Page two held an interesting half-column. Detectives Shepp and Vanaman, the discoverers of Dinah Brand's body, had mysteriously vanished. Foul play on the part of us 'associates' was feared.

There was nothing in the paper about last night's hijacking, nothing about the raid on Peak Murry's joint.

I went out after dark. I wanted to get in touch with Reno. From a drug store I phoned Peak Murry's pool room. 'Is Peak there?' I asked.

'This is Peak,' said a voice that didn't sound anything at all like his. 'Who's talking?'

I said disgustedly, 'This is Lillian Gish,' hung up the receiver, and removed myself from the neighborhood.

I gave up the idea of finding Reno and decided to go calling on my client, old Elihu, and try to blackjack him into good behavior with the love letters he had written Dinah Brand, and which I had stolen from Dawn's remains.

I walked, keeping to the darker side of the darkest streets. It was a fairly long walk for a man who sneers at exercise. By the time I reached Willsson's block I was in bad enough humor to be in good shape for the sort of interviews he and I usually had. But I wasn't to see him for a little while yet.

I was two pavements from my destination when somebody S-s-s-s-s'd at me.

I probably didn't jump twenty feet.

''S all right,' a voice whispered.

It was dark there. Peeping out under my bush--I was on my hands and knees in somebody's front yard--I could make out the form of a man crouching close to a hedge, on my side of it.

My gun was in my hand now. There was no special reason why I shouldn't take his word for it that it was all right.

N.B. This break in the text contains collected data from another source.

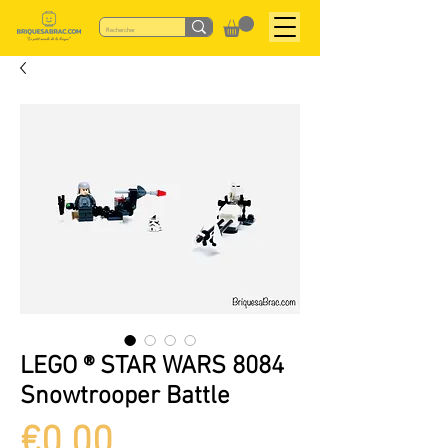
LEGO ® STAR WARS 8084
Snowtrooper Battle
Price
€0.00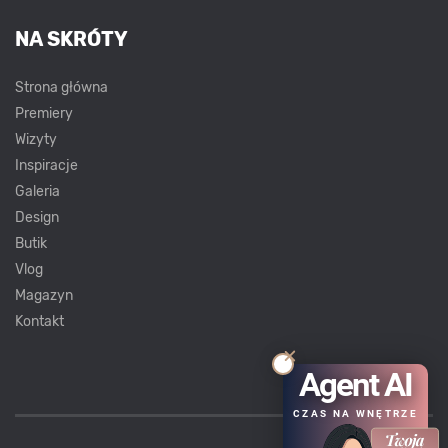
NA SKRÓTY
Strona główna
Premiery
Wizyty
Inspiracje
Galeria
Design
Butik
Vlog
Magazyn
Kontakt
Agent AI
CZAS NA WNĘTRZE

I got up off my knees and went to him. When I got close enough I recognized him as one of the men who had let me into the Ronney Street house the day before.

I sat on my heels beside him and asked:

'Where'll I find Reno? Hank O'Marra said he wanted to see me.'

'He does that. Know where Kid McLeod's place is at?'

'No.'

'It's on Martin Street above King, corner the alley. Ask for the Kid. Co back that-away three blocks, and then down. You can't miss it.'

I said I'd try not to, and left him crouching behind his hedge, watching my client's place, waiting, I guessed, for a shot at Pete the Finn, Whisper, or any of Reno's other unfriends who might happen to call on old Elihu.

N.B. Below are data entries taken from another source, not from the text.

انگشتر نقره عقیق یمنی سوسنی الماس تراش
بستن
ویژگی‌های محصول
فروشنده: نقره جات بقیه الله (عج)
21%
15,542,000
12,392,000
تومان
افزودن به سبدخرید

Following directions, I came to a soft drink and rummy establishment with red and yellow paint all over it. Inside I asked for Kid McLeod. I was taken into a back room, where a fat man with a dirty collar, a lot of gold teeth, and only one ear, admitted he was McLeod.

'Reno sent for me,' I said. 'Where'll I find him?'

'And who does that make you?' he asked.

I told him who I was. He went out without saying anything. I waited ten minutes. He brought a boy back with him, a kid of fifteen or so with a vacant expression on a pimply red face.

'Go with Sonny,' Kid McLeod told me.

I followed the boy out a side door, down two blocks of back street, across a sandy lot, through a ragged gate, and up to the back door of a frame house.